The fight moves away from us toward the other side of the driveway. Jesus is thrown to the ground. I've never seen anyone I love in a fist fight. Hell, I've never seen a real fist fight. The strange man is so large, so much larger than Jesus, and so furious. I have never seen a man so angry and violent, yet so calculated in his movement. 'Jesus's shoulder has popped out,' I tell myself. He's dislocated his shoulder twice this year and when he doesn't get up from the floor I run towards them.

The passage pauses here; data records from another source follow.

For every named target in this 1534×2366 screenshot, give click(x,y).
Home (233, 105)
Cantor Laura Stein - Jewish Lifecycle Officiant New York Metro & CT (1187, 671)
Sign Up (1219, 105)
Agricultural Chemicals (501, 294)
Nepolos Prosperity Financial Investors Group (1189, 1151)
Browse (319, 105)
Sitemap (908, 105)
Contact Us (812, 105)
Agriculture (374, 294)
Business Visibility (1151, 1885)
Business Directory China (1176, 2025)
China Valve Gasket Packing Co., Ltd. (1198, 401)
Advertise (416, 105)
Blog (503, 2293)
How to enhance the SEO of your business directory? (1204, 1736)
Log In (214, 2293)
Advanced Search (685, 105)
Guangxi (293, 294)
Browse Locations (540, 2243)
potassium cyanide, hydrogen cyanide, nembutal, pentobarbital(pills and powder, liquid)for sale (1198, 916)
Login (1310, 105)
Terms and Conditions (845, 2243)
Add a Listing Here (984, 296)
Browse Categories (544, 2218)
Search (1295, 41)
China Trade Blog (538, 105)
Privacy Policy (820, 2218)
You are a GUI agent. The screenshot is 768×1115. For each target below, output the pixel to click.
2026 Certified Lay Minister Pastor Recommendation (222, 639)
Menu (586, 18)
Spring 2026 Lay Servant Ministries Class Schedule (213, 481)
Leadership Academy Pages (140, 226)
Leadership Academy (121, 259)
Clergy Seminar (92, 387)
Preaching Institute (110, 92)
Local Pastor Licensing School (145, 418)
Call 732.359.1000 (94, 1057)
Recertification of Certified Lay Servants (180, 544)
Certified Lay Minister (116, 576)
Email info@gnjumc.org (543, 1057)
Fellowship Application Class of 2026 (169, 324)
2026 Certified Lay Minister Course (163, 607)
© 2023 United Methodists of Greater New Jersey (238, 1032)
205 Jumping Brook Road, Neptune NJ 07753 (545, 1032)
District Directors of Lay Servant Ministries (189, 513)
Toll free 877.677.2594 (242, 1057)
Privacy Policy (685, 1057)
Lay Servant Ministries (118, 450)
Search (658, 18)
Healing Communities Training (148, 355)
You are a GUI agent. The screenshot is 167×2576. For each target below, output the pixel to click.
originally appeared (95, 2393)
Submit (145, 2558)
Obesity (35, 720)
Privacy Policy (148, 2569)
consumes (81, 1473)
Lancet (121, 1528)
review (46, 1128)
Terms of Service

I tug at the man and shout at him. "Your problem is with me. If you want to call me a bitch, then go ahead. Leave him alone. Tell it to me!" He backs away. Now that Jesus has been beaten to the ground the man seems strangely calm. He has tired his violence and can go home. He takes a deep breath and stares at me. "Now, don't you ever talk to me that way again and get the fuck off my property."

Now I feel only force. I feel the muscles in my legs tighten into a squat as I try to remain standing. I'm fighting a force that wants me on the ground. I don't know what has happened, but there is suddenly wet everywhere. Everything is blurry and sticky. Jesus is talking to me but I can't hear what he is saying. Blood. I can taste it. Blood running down my face and filling my mouth.

Here I Am

It has been over a month since I was assaulted and I have just been told that the District Attorney will not take my case. The man who broke my jaw and ripped off my ear will never be arrested. He ran from the scene of his crime and will never face justice. They tell me it is due to "conflicting evidence." They tell me that an investigator was put in charge of my case, but she never spoke with me or my only witness. I have so many questions for her but she won't return my calls. Is it because I sobbed a bit on the first message that I left for her? No one will tell me what is in my file or why Officer Tweedie, the investigator, will not return my calls. I spent nearly a day at Houston Police headquarters meeting with every department I could, bounced around Homicide, Internal Affairs, Records...no one can tell me anything except to keep trying to contact this one person. Their words dance around the point they inevitably make: there is nothing I can do.

So here I am, doing the one thing left I can do - telling the world my story. If this had never happened, this strange turn of events that left my hospitalized by one man's random and bizarre actions, I would have gone on believing in justice, in the system, in society's recourse to the law. I many no longer belief in justice, but I belief in the power of words and I want the world to know: I was assaulted in Houston by a man whose name I may never know and the Houston police think that is just okay.